PROMPT> Could you copy every line of the data that contains the word "Livraison"?

□ □ □ □

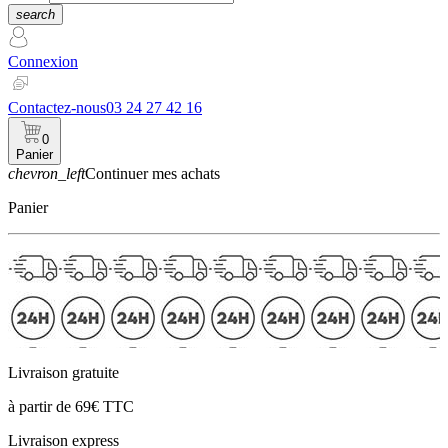
search
Connexion
Contactez-nous
03 24 27 42 16
0
Panier
chevron_left
Continuer mes achats
Panier
Livraison gratuite
à partir de 69€ TTC
Livraison express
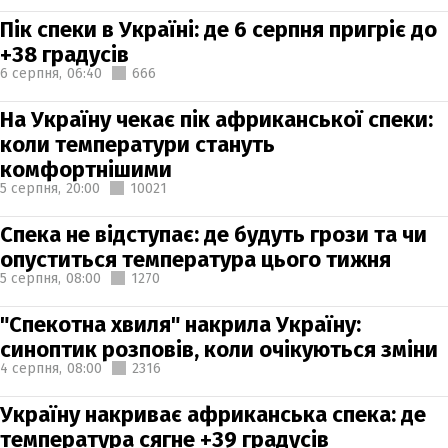
Пік спеки в Україні: де 6 серпня пригріє до
+38 градусів
6 серпня,
06:40
666
На Україну чекає пік африканської спеки:
коли температури стануть
комфортнішими
5 серпня,
20:00
10021
Спека не відступає: де будуть грози та чи
опуститься температура цього тижня
5 серпня,
08:00
1270
"Спекотна хвиля" накрила Україну:
синоптик розповів, коли очікуються зміни
4 серпня,
08:00
2316
Україну накриває африканська спека: де
температура сягне +39 градусів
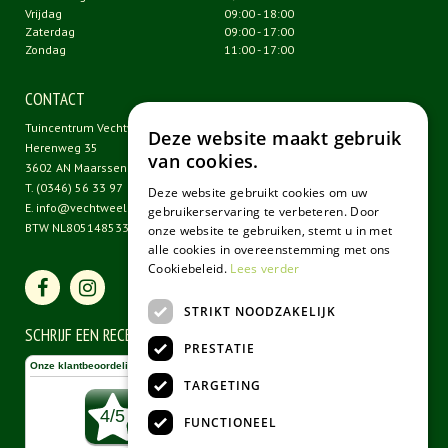
Vrijdag
09:00 - 18:00
Zaterdag
09:00 - 17:00
Zondag
11:00 - 17:00
CONTACT
Tuincentrum Vechtweelde
Deze website maakt gebruik
Herenweg 35
van cookies.
3602 AN Maarssen
T.
(0346) 56 33 97
Deze website gebruikt cookies om uw
E.
info@vechtweelde.nl
gebruikerservaring te verbeteren. Door
BTW NL805148533B01
onze website te gebruiken, stemt u in met
alle cookies in overeenstemming met ons
Cookiebeleid.
Lees verder
STRIKT NOODZAKELIJK
SCHRIJF EEN RECENSIE
PRESTATIE
TARGETING
FUNCTIONEEL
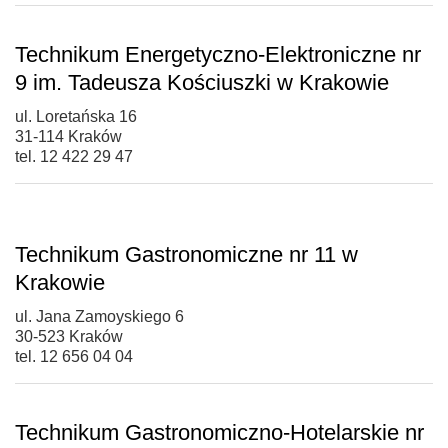
Technikum Energetyczno-Elektroniczne nr
9 im. Tadeusza Kościuszki w Krakowie
ul. Loretańska 16
31-114 Kraków
tel. 12 422 29 47
Technikum Gastronomiczne nr 11 w
Krakowie
ul. Jana Zamoyskiego 6
30-523 Kraków
tel. 12 656 04 04
Technikum Gastronomiczno-Hotelarskie nr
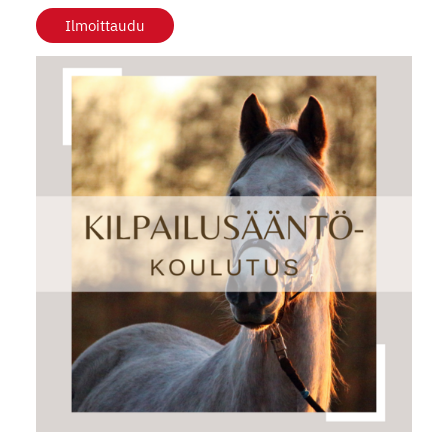
Ilmoittaudu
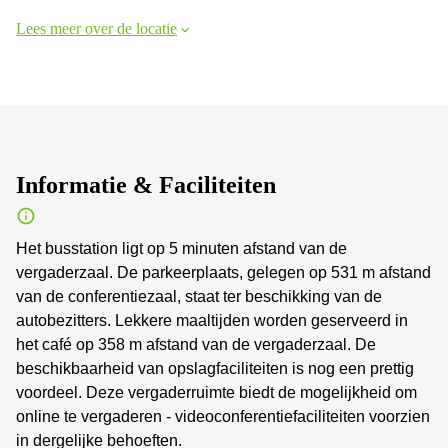
Lees meer over de locatie
Informatie & Faciliteiten
Het busstation ligt op 5 minuten afstand van de
vergaderzaal. De parkeerplaats, gelegen op 531 m afstand
van de conferentiezaal, staat ter beschikking van de
autobezitters. Lekkere maaltijden worden geserveerd in
het café op 358 m afstand van de vergaderzaal. De
beschikbaarheid van opslagfaciliteiten is nog een prettig
voordeel. Deze vergaderruimte biedt de mogelijkheid om
online te vergaderen - videoconferentiefaciliteiten voorzien
in dergelijke behoeften.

□ □ □ □

ANSWER BELOW>
Livraison gratuite
Livraison express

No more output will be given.